Homme assis à un bureau avec un livre sur les Jeux Olympiques, illustrant le thème de l'héritage Paris 2024.

Analyse et perspectives sur le sport en France après Paris 2024

À la suite des Jeux Olympiques et Paralympiques de Paris 2024, la France se retrouve face à un défi majeur : transformer l’engouement national en un véritable héritage Paris 2024 durable. Guillaume Dietsch, enseignant en STAPS et agrégé d’EPS à l’Université Paris-Est Créteil, partage son analyse sur les réussites et les manquements d’un système qui brille par ses champions, mais peine à soutenir la pratique sportive pour tous.

Héritage Paris 2024 : du rêve olympique à la réalité quotidienne

Un été de gloire, un automne de désillusion

Paris, septembre 2024.
L’effervescence des Jeux Olympiques et Paralympiques s’estompe peu à peu. Les drapeaux tricolores disparaissent des balcons, les écrans géants se démontent et les rues de Paris retrouvent progressivement leur rythme habituel. Pendant deux mois, la France a vibré au diapason de ses champions, savourant chaque médaille, chaque exploit et chaque instant de communion. Des soirées mémorables ont rassemblé des millions de téléspectateurs tandis que les réseaux sociaux s’enflammaient au rythme des performances historiques.

Des médailles aux réalités locales

Cette réalité s’est particulièrement ressentie lors de la rentrée sportive. Dans plusieurs communes, de nombreuses familles se heurtent à la même réponse : « Complet – inscriptions closes ». À Aubervilliers, devant la piscine rénovée pour les JO, des parents repartent déçus, leurs enfants encore animés des rêves olympiques nourris tout l’été. Ce contraste entre l’image de grandeur et le quotidien traduit le décalage entre les promesses de l’héritage Paris 2024 et sa mise en œuvre concrète.

C’est ce décalage que souligne Guillaume Dietsch, enseignant en STAPS et agrégé d’EPS et enseignant-chercheur à l’Université Paris-Est Créteil :

« Ce que nous voyons aujourd’hui, c’est l’écart entre le feu d’artifice des Jeux et la réalité du sport au quotidien. Pendant deux mois, la France a vibré pour ses champions, mais sur le terrain, les structures manquent toujours pour accueillir l’élan populaire. »

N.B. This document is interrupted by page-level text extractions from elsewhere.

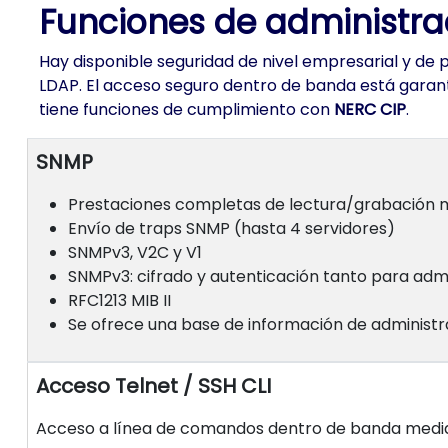
Funciones de administr
Hay disponible seguridad de nivel empresarial y de
LDAP. El acceso seguro dentro de banda está garan
tiene funciones de cumplimiento con
NERC CIP
.
SNMP
Prestaciones completas de lectura/grabación 
Envío de traps SNMP (hasta 4 servidores)
SNMPv3, V2C y V1
SNMPv3: cifrado y autenticación tanto para adm
RFC1213 MIB II
Se ofrece una base de información de administr
Acceso Telnet / SSH CLI
Acceso a línea de comandos dentro de banda media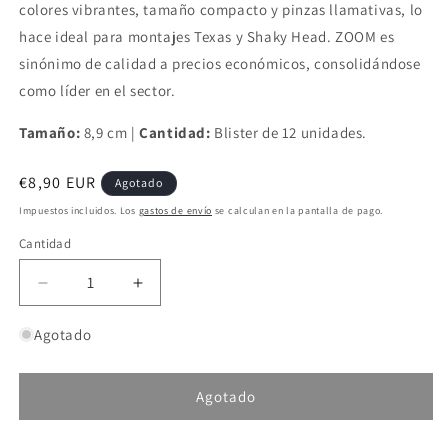
colores vibrantes, tamaño compacto y pinzas llamativas, lo
hace ideal para montajes Texas y Shaky Head. ZOOM es
sinónimo de calidad a precios económicos, consolidándose
como líder en el sector.
Tamaño:
8,9 cm |
Cantidad:
Blister de 12 unidades.
Precio
€8,90 EUR
Agotado
habitual
Impuestos incluidos. Los
gastos de envío
se calculan en la pantalla de pago.
Cantidad
Reducir
Aumentar
cantidad
cantidad
para
para
Agotado
Vinilos
Vinilos
Zoom
Zoom
Ultravive
Ultravive
Agotado
Speed
Speed
Craw
Craw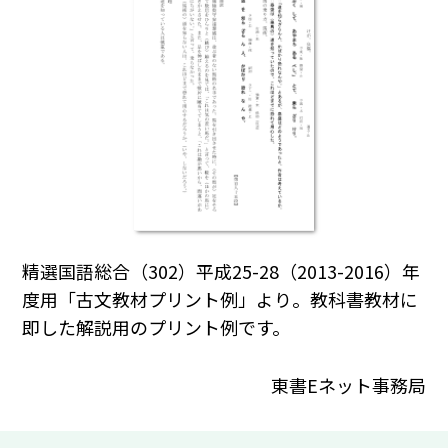
精選国語総合（302）平成25-28（2013-2016）年
度用「古文教材プリント例」より。教科書教材に
即した解説用のプリント例です。
東書Eネット事務局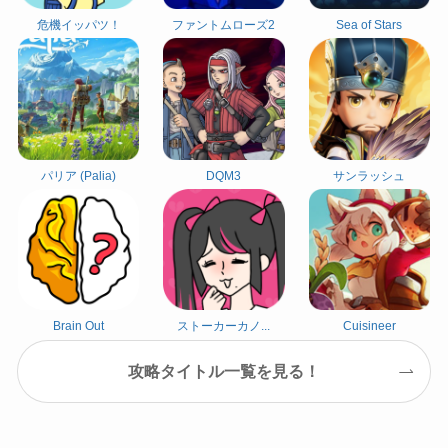
危機イッパツ！
ファントムローズ2
Sea of Stars
パリア (Palia)
DQM3
サンラッシュ
Brain Out
ストーカーカノ...
Cuisineer
攻略タイトル一覧を見る！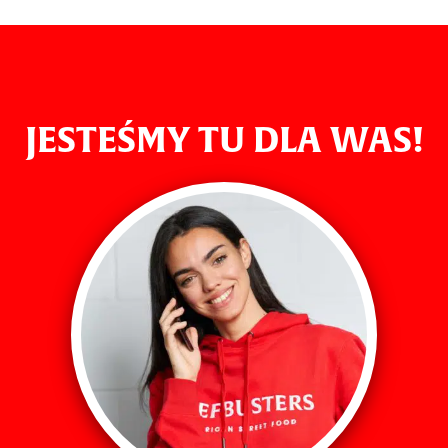
JESTEŚMY TU DLA WAS!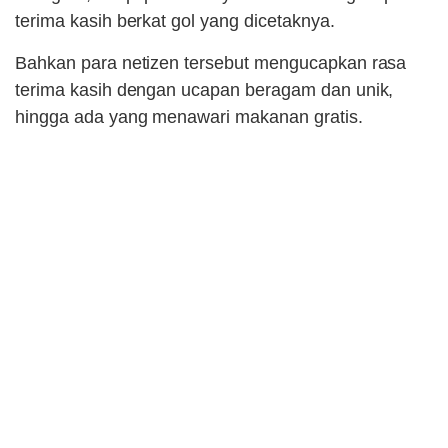
terima kasih berkat gol yang dicetaknya.
Bahkan para netizen tersebut mengucapkan rasa
terima kasih dengan ucapan beragam dan unik,
hingga ada yang menawari makanan gratis.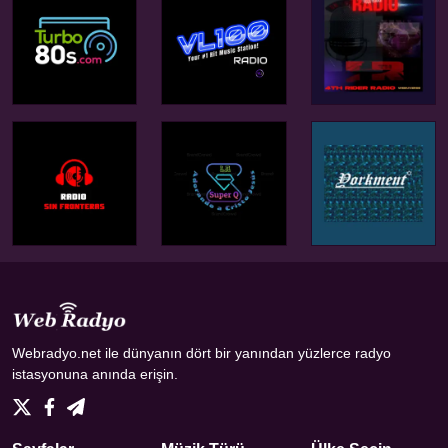
Webradyo.net ile dünyanın dört bir yanından yüzlerce radyo
istasyonuna anında erişin.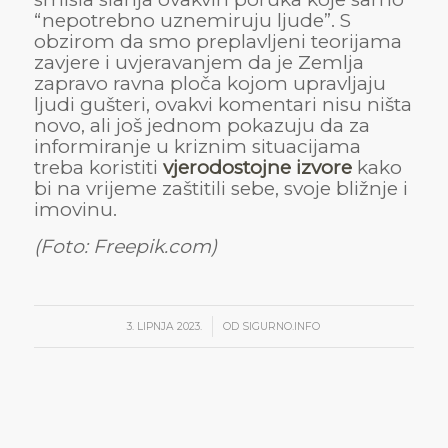
“nepotrebno uznemiruju ljude”. S
obzirom da smo preplavljeni teorijama
zavjere i uvjeravanjem da je Zemlja
zapravo ravna ploča kojom upravljaju
ljudi gušteri, ovakvi komentari nisu ništa
novo, ali još jednom pokazuju da za
informiranje u kriznim situacijama
treba koristiti
vjerodostojne izvore
kako
bi na vrijeme zaštitili sebe, svoje bližnje i
imovinu.
(Foto: Freepik.com)
/
3. LIPNJA 2023.
OD
SIGURNO.INFO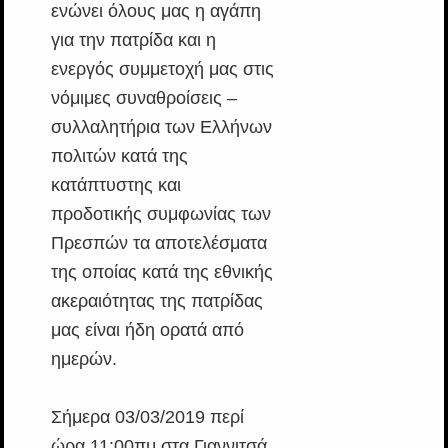
ενώνει όλους μας η αγάπη
για την πατρίδα και η
ενεργός συμμετοχή μας στις
νόμιμες συναθροίσεις –
συλλαλητήρια των Ελλήνων
πολιτών κατά της
κατάπτυστης και
προδοτικής συμφωνίας των
Πρεσπών τα αποτελέσματα
της οποίας κατά της εθνικής
ακεραιότητας της πατρίδας
μας είναι ήδη ορατά από
ημερών.
Σήμερα 03/03/2019 περί
ώρα 11:00πμ στα Γιαννιτσά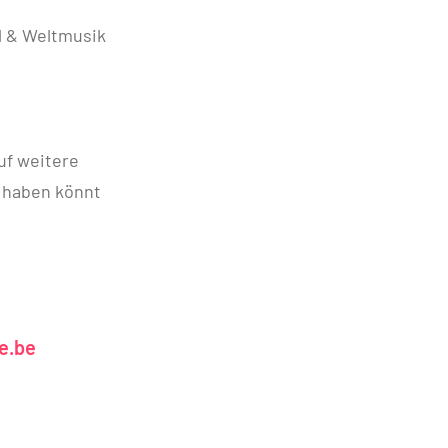
l & Weltmusik
uf weitere
n haben könnt
e.be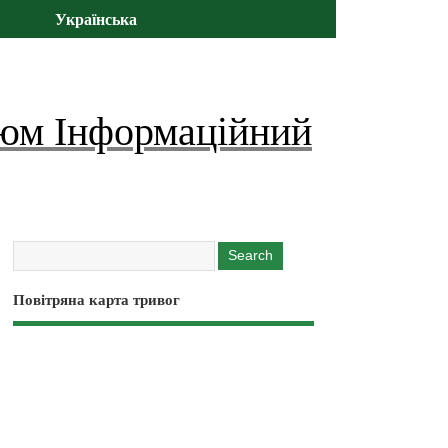
Українська
юм Інформаційний
Повітряна карта тривог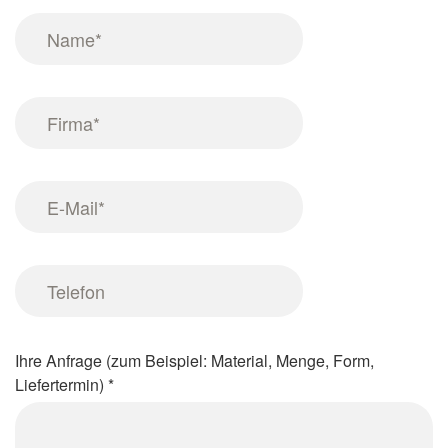
Screenreader
Name
label
*
Firma
*
E-
Mail
*
Telefon
Ihre Anfrage (zum Beispiel: Material, Menge, Form,
Liefertermin)
*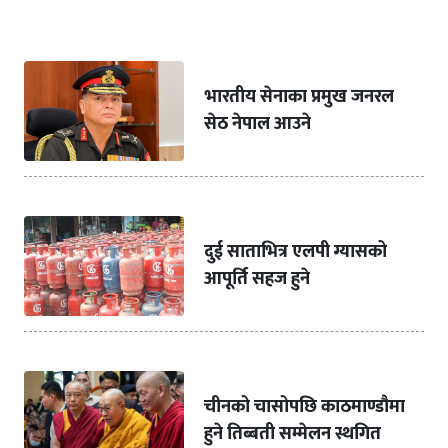
भारतीय सेनाका प्रमुख जनरल
सेठ नेपाल आउने
दुई साताभित्र एलपी ग्यासको
आपूर्ति सहज हुने
चीनको चासोपछि काठमाण्डौमा
हुने तिब्बती सम्मेलन स्थगित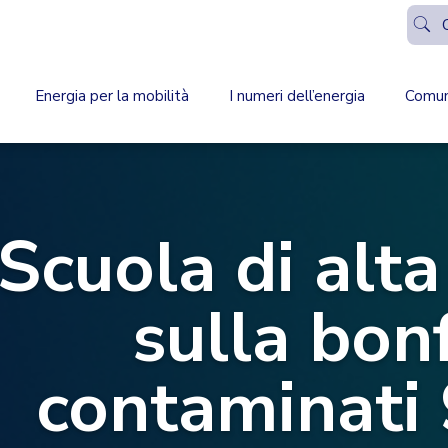
Energia per la mobilità
I numeri dell’energia
Comun
Scuola di alt
sulla bonf
contaminati 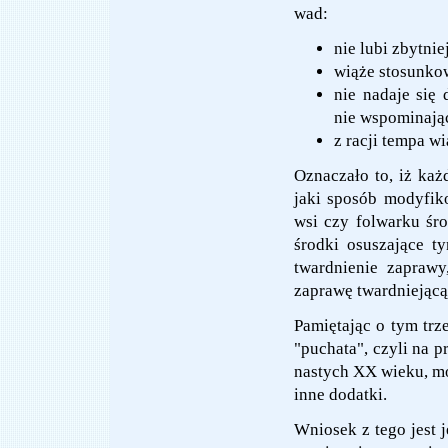
wad:
nie lubi zbytnie
wiąże stosunko
nie nadaje się
nie wspominają
z racji tempa wi
Oznaczało to, iż ka
jaki sposób modyfik
wsi czy folwarku śr
środki osuszające ty
twardnienie zaprawy
zaprawę twardniejącą
Pamiętając o tym trz
"puchata", czyli na p
nastych XX wieku, mo
inne dodatki.
Wniosek z tego jest 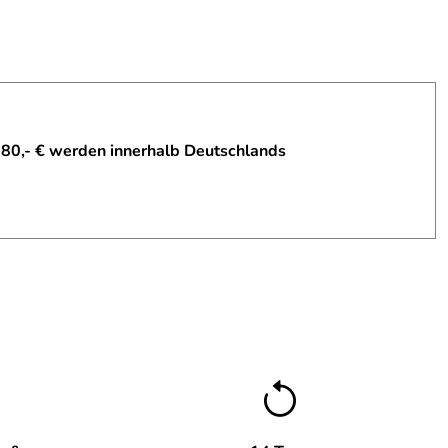
 80,- € werden innerhalb Deutschlands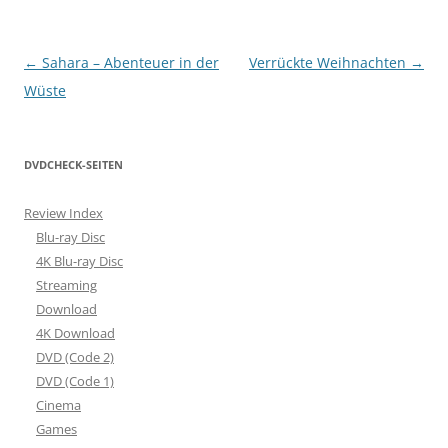
Beitragsnavigation
←
Sahara – Abenteuer in der
Verrückte Weihnachten
→
Wüste
DVDCHECK-SEITEN
Review Index
Blu-ray Disc
4K Blu-ray Disc
Streaming
Download
4K Download
DVD (Code 2)
DVD (Code 1)
Cinema
Games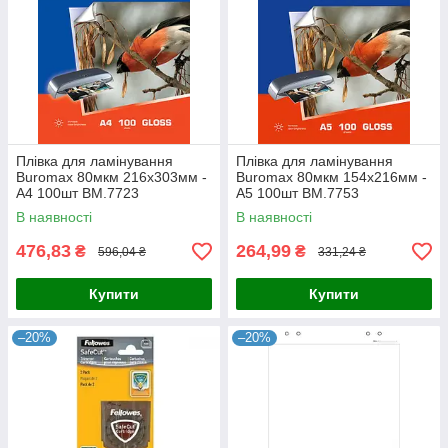
Плівка для ламінування
Плівка для ламінування
Buromax 80мкм 216х303мм -
Buromax 80мкм 154х216мм -
A4 100шт BM.7723
A5 100шт BM.7753
В наявності
В наявності
476,83
264,99
₴
₴
596,04 ₴
331,24 ₴
Купити
Купити
–20%
–20%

De la célébration mondiale à la réalité locale

La France a brillé sur la scène internationale et confirmé son rang parmi les grandes nations sportives. Pourtant, le contraste entre l’excellence de l’élite et les difficultés de la base est saisissant et parfois même décourageant.

« Nous savons organiser des Jeux et briller le temps d’un événement mondial, explique Guillaume Dietsch. Mais nous avons encore du mal à transformer cet élan en héritage durable. »

Ce fossé se reflète aussi bien dans les statistiques que dans la vie quotidienne des clubs et associations, éléments essentiels du tissu sportif français. Les infrastructures vieillissantes, les bénévoles épuisés et les budgets contraints ne permettent pas de répondre à la demande croissante suscitée par l’effet JO.

Portrait d’un homme en veste sombre sur fond noir, incarnant une réflexion contemporaine sur l’héritage Paris 2024.

Une pratique sportive en progression, mais inégalitaire

Le Baromètre national des pratiques sportives 2024 (INJEP/Crédoc) dresse un bilan contrasté :

  • 58 % des Français de 15 ans et plus pratiquent régulièrement une activité physique,

  • 71 % la pratiquent au moins occasionnellement,

  • 80 % si l’on inclut les mobilités actives comme la marche ou le vélo.

Ce dynamisme est encourageant, mais il cache des fractures. 42 % des Français restent éloignés d’une pratique régulière.
Les freins sont bien identifiés : manque de temps, coût des inscriptions, contraintes professionnelles ou familiales, problèmes de santé et absence d’équipements accessibles.

« Nous sommes capables de remplir des stades et de suivre avec passion des événements planétaires, souligne Guillaume Dietsch. Mais nous n’avons pas encore réussi à faire du sport un réflexe quotidien pour tous. »

La motivation principale reste la santé (50 %), devant le plaisir (28 %), la convivialité (9 %) et la compétition (10 %).
Cette hiérarchie illustre une évolution culturelle vers un sport perçu avant tout comme un vecteur de bien-être et de qualité de vie.
Mais la pratique reste inégalement répartie selon les territoires et les catégories sociales, ce qui pose un défi majeur pour l’héritage Paris 2024.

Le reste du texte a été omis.